Kerry doesn't know what happened to cause the awning to collapse. Witnesses reported hearing "loud cracks" before it fell. Hundreds of people were in James Street at that moment yet only five other people were injured by the collapse. The coroner's findings are expected in coming weeks. Kerry is bracing herself for a potential legal storm she fears she won't be able to afford, much less face. "I'm gonna have to think about it sooner or later," she says. "As far as I'm concerned this can't happen again in a public spot. Chris would want me to makes sure this doesn't happen again. I'm working alongside the coroner's office to ensure the right inspections are done so it never happens again. It's a total wake-up call, that's the crux of the conversations I'm having with the coroner."

She prefers to think about the days and weeks after the accident. The hundred locals who flocked to her home for an impromptu working bee. The community surfboard "paddle out" in Chris's honour. The Ecovillagers who created a food roster for Kerry and Fin. The white barricade erected around the accident site that quickly turned into a mural for strangers, friends and family to write on: "Love you Chris, you have left a mighty legacy and will always be remembered"; "The most beautiful man I have ever met"; "Chris Walton, 1958-2012, visionary + creator of the Currumbin Valley Ecovillage. We live your vision. We love you."
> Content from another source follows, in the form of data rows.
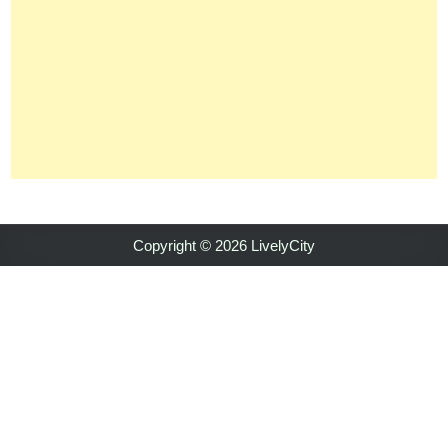
Copyright © 2026 LivelyCity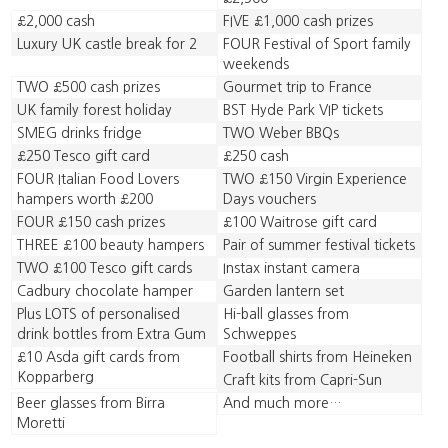
£2,000 cash
FIVE £1,000 cash prizes
Luxury UK castle break for 2
FOUR Festival of Sport family
weekends
TWO £500 cash prizes
Gourmet trip to France
UK family forest holiday
BST Hyde Park VIP tickets
SMEG drinks fridge
TWO Weber BBQs
£250 Tesco gift card
£250 cash
FOUR Italian Food Lovers
TWO £150 Virgin Experience
hampers worth £200
Days vouchers
FOUR £150 cash prizes
£100 Waitrose gift card
THREE £100 beauty hampers
Pair of summer festival tickets
TWO £100 Tesco gift cards
Instax instant camera
Cadbury chocolate hamper
Garden lantern set
Plus LOTS of personalised
Hi-ball glasses from
drink bottles from Extra Gum
Schweppes
£10 Asda gift cards from
Football shirts from Heineken
Kopparberg
Craft kits from Capri-Sun
Beer glasses from Birra
And much more…
Moretti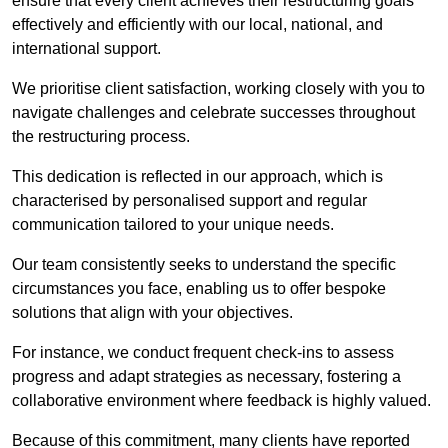
ensure that every client achieves their restructuring goals
effectively and efficiently with our local, national, and
international support.
We prioritise client satisfaction, working closely with you to
navigate challenges and celebrate successes throughout
the restructuring process.
This dedication is reflected in our approach, which is
characterised by personalised support and regular
communication tailored to your unique needs.
Our team consistently seeks to understand the specific
circumstances you face, enabling us to offer bespoke
solutions that align with your objectives.
For instance, we conduct frequent check-ins to assess
progress and adapt strategies as necessary, fostering a
collaborative environment where feedback is highly valued.
Because of this commitment, many clients have reported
Between an endless list of obligations, Kerry finds herself wandering aimlessly through her home some days, flicking through Chris's belongings, lingering on his pictures, dwelling on his notes.
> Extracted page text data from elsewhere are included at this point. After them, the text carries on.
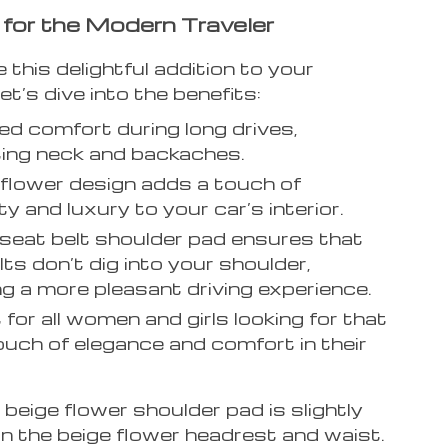
 for the Modern Traveler
his delightful addition to your
et’s dive into the benefits:
d comfort during long drives,
ing neck and backaches.
 flower design adds a touch of
ty and luxury to your car’s interior.
seat belt shoulder pad ensures that
lts don’t dig into your shoulder,
ng a more pleasant driving experience.
 for all women and girls looking for that
ouch of elegance and comfort in their
beige flower shoulder pad is slightly
n the beige flower headrest and waist.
"Chris kept everything," she says. "I found this scrap of paper where he'd written something on his 19th birthday. He was on his own and he was surfing, camping up near Agnes Water [north of Bundaberg]. He'd been up there a few days and he was lamenting about life."
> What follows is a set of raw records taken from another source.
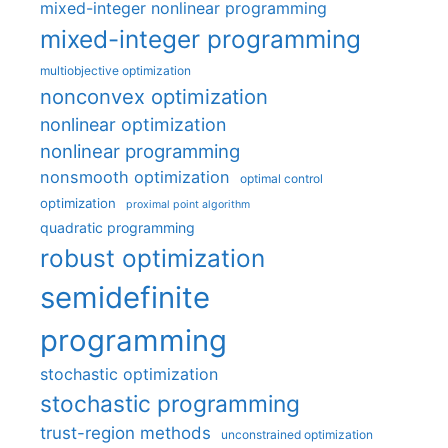
mixed-integer nonlinear programming
mixed-integer programming
multiobjective optimization
nonconvex optimization
nonlinear optimization
nonlinear programming
nonsmooth optimization
optimal control
optimization
proximal point algorithm
quadratic programming
robust optimization
semidefinite
programming
stochastic optimization
stochastic programming
trust-region methods
unconstrained optimization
He wrote: "I wonder what my purpose in life is? Wish I knew." Then, at the end of the day, he wrote: "Well, a pretty uneventful day on this planet. Oh well, this times three and I'm out of here anyway."

"Who writes something like that on their 19th birthday?" Kerry wonders. "He was three years shy of that statement."

Kerry then found another scrap of paper on Chris's desk. It was dated May 2012. He had scribbled some notes about a troubling dream he'd woken from. "I'm under a utility building," he wrote. "It falls. I am crushed. I will not get out."

Kerry doesn't dwell on these things. At the table on her back deck, she simply raises her eyebrows and shrugs her shoulders. She offers one of those half-smiles to the universe. Just stop, all right. That's enough now.